The goal of perceptual grouping in computer vision is to organize image primitives into higher level primitives thus explicitly representing structure contained in the image data. This aims at reducing ambiguity in image data or in initial segmentation and thus at increasing the robustness and efficiency of subsequent processing steps. The ideas of perceptual grouping for computer vision have their roots in the well known work of Gestalt psychologists back at the beginning of the century who described, among others, the ability of the human visual system to organize parts of the retinal stimulus to "Gestalten", into organized structures. They formulated a number of Gestalt laws, some of which are illustrated in the figure at the side. The importance of perceptual grouping for computer vision has been recognized in the mid 80th by Andrew Witkin and Jay Tenenbaum and by David Lowe.
Our work towards perceptual grouping is conducted within the research project "Situated Artificial Communicators" SFB 360 funded by the German Research Foundation DFG. This project A2 "Mechanisms of perceptual grouping" of SFB 360 is conducted jointly with the Neuroinformatics Group of our faculty investigating techniques of artificial neural networks for the same problem.
For our contour-based approach we initially segment the image resulting in contour segments approximated by straight line segments and elliptical arcs. These are used to define a hierarchy of grouping hypotheses with growing complexity using the Gestalt laws of proximity, good continuation, symmetry, and closure. The figure at the right shows the different levels of the hierarchy. The lowest level contains only one-dimensional primitives which are grouped according to collinearity, curvilinearity, and proximity. The medium level consists of symmetric and parallel grouping hypotheses, while the last level encloses hypotheses of closed contours.
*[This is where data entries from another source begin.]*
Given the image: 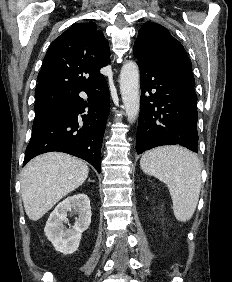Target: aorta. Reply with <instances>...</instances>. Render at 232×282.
I'll list each match as a JSON object with an SVG mask.
<instances>
[{
    "label": "aorta",
    "instance_id": "762f6f07",
    "mask_svg": "<svg viewBox=\"0 0 232 282\" xmlns=\"http://www.w3.org/2000/svg\"><path fill=\"white\" fill-rule=\"evenodd\" d=\"M120 91L128 121L133 123L140 108L139 69L138 65L133 61H128L122 66Z\"/></svg>",
    "mask_w": 232,
    "mask_h": 282
}]
</instances>
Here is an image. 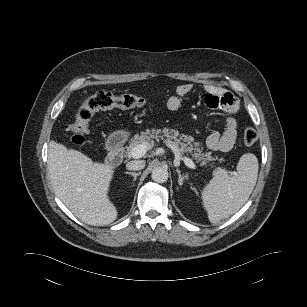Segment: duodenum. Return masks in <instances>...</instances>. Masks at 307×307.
<instances>
[{
  "label": "duodenum",
  "mask_w": 307,
  "mask_h": 307,
  "mask_svg": "<svg viewBox=\"0 0 307 307\" xmlns=\"http://www.w3.org/2000/svg\"><path fill=\"white\" fill-rule=\"evenodd\" d=\"M124 143L125 138L122 134L112 135L108 142L107 148L108 153L106 156V163L110 166L119 165L124 157Z\"/></svg>",
  "instance_id": "duodenum-1"
}]
</instances>
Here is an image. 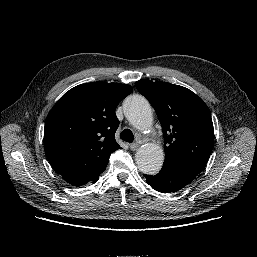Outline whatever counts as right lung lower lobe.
<instances>
[{
	"mask_svg": "<svg viewBox=\"0 0 257 257\" xmlns=\"http://www.w3.org/2000/svg\"><path fill=\"white\" fill-rule=\"evenodd\" d=\"M98 178H96L95 180H93V182H96Z\"/></svg>",
	"mask_w": 257,
	"mask_h": 257,
	"instance_id": "obj_1",
	"label": "right lung lower lobe"
}]
</instances>
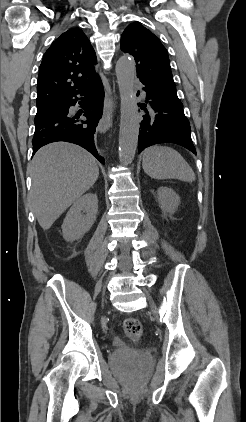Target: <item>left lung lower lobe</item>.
<instances>
[{
	"label": "left lung lower lobe",
	"mask_w": 246,
	"mask_h": 422,
	"mask_svg": "<svg viewBox=\"0 0 246 422\" xmlns=\"http://www.w3.org/2000/svg\"><path fill=\"white\" fill-rule=\"evenodd\" d=\"M142 82V81H141ZM146 103L141 121L138 151L159 143L179 144L196 154L190 135V124L183 111V104L173 100L152 85L142 82Z\"/></svg>",
	"instance_id": "0a47b994"
}]
</instances>
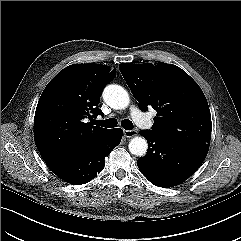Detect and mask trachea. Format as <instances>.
<instances>
[{
    "instance_id": "obj_1",
    "label": "trachea",
    "mask_w": 241,
    "mask_h": 241,
    "mask_svg": "<svg viewBox=\"0 0 241 241\" xmlns=\"http://www.w3.org/2000/svg\"><path fill=\"white\" fill-rule=\"evenodd\" d=\"M94 123H95V125L106 127V128H114L117 126V120L113 119V118L107 119L105 121H95ZM121 125L126 130L133 129V123L128 119H124L121 122Z\"/></svg>"
}]
</instances>
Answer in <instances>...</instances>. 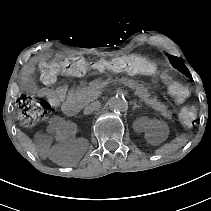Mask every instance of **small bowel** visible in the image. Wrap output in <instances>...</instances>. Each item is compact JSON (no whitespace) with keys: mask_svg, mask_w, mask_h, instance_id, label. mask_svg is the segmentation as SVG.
Wrapping results in <instances>:
<instances>
[{"mask_svg":"<svg viewBox=\"0 0 211 211\" xmlns=\"http://www.w3.org/2000/svg\"><path fill=\"white\" fill-rule=\"evenodd\" d=\"M50 59L49 54H40L33 59L32 62L28 63L22 71L21 74V87L25 91H34L35 85L33 82V77L36 72L37 66H41ZM67 86L62 85L56 89L45 88L39 91L42 97H45L50 104L53 106L60 105L66 97Z\"/></svg>","mask_w":211,"mask_h":211,"instance_id":"small-bowel-1","label":"small bowel"}]
</instances>
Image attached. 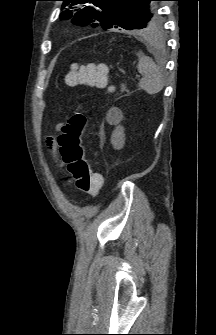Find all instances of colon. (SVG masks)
Instances as JSON below:
<instances>
[{
  "label": "colon",
  "instance_id": "5ec220e1",
  "mask_svg": "<svg viewBox=\"0 0 216 335\" xmlns=\"http://www.w3.org/2000/svg\"><path fill=\"white\" fill-rule=\"evenodd\" d=\"M70 85H84L106 88L114 86L109 83L108 67L105 64L79 65L72 63L67 75ZM85 113L74 114L62 127L57 138L59 153L67 166L68 172L75 180L77 188L91 196H96L102 186L103 177L94 173L84 156L81 138L87 124Z\"/></svg>",
  "mask_w": 216,
  "mask_h": 335
}]
</instances>
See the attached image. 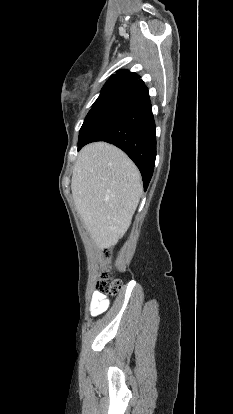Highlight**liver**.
Instances as JSON below:
<instances>
[{
    "instance_id": "obj_1",
    "label": "liver",
    "mask_w": 233,
    "mask_h": 414,
    "mask_svg": "<svg viewBox=\"0 0 233 414\" xmlns=\"http://www.w3.org/2000/svg\"><path fill=\"white\" fill-rule=\"evenodd\" d=\"M71 190L92 239L97 246L107 247L130 225L143 186L138 168L123 151L95 142L79 152Z\"/></svg>"
}]
</instances>
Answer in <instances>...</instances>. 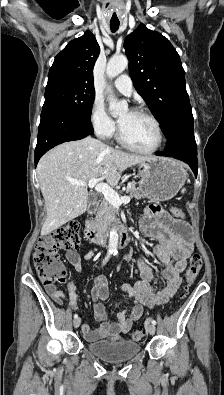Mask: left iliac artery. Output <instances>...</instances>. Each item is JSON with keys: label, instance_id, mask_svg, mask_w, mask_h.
<instances>
[{"label": "left iliac artery", "instance_id": "obj_1", "mask_svg": "<svg viewBox=\"0 0 224 395\" xmlns=\"http://www.w3.org/2000/svg\"><path fill=\"white\" fill-rule=\"evenodd\" d=\"M117 253H118V251H115V252H114V255H117ZM151 323H152L153 325H156V321H155L154 319H151Z\"/></svg>", "mask_w": 224, "mask_h": 395}]
</instances>
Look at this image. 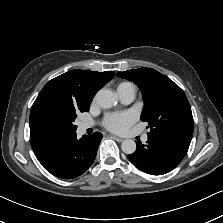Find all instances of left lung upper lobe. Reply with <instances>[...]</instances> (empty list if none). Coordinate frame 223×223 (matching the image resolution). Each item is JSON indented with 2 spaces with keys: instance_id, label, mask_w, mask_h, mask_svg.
<instances>
[{
  "instance_id": "5c2ea615",
  "label": "left lung upper lobe",
  "mask_w": 223,
  "mask_h": 223,
  "mask_svg": "<svg viewBox=\"0 0 223 223\" xmlns=\"http://www.w3.org/2000/svg\"><path fill=\"white\" fill-rule=\"evenodd\" d=\"M117 76L141 89L144 98L141 120L151 128L148 135L190 145L194 129L191 107L176 83L151 68L118 72Z\"/></svg>"
}]
</instances>
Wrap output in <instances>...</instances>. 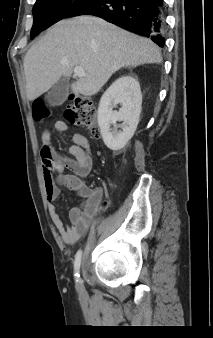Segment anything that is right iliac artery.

The first stage of the grouping process is to generate grouping hypotheses taking only local evidence into account. Hypotheses are constructed bottom up with respect to the grouping hierarchy (depicted as thick solid lines in the figure) implementing the various Gestalt principles to organize the image data. We take an active view of image primitives and introduce the concept of Areas of Perceptual Attentiveness to model a search area for each image primitive restricting the relative location of potential grouping partners. Information about shape and size of these areas is derived from a hand labeled training set of our domain for each grouping principle considered. For each type of grouping additional conditions on local attributes like orientation have to be met to generate a grouping hypothesis.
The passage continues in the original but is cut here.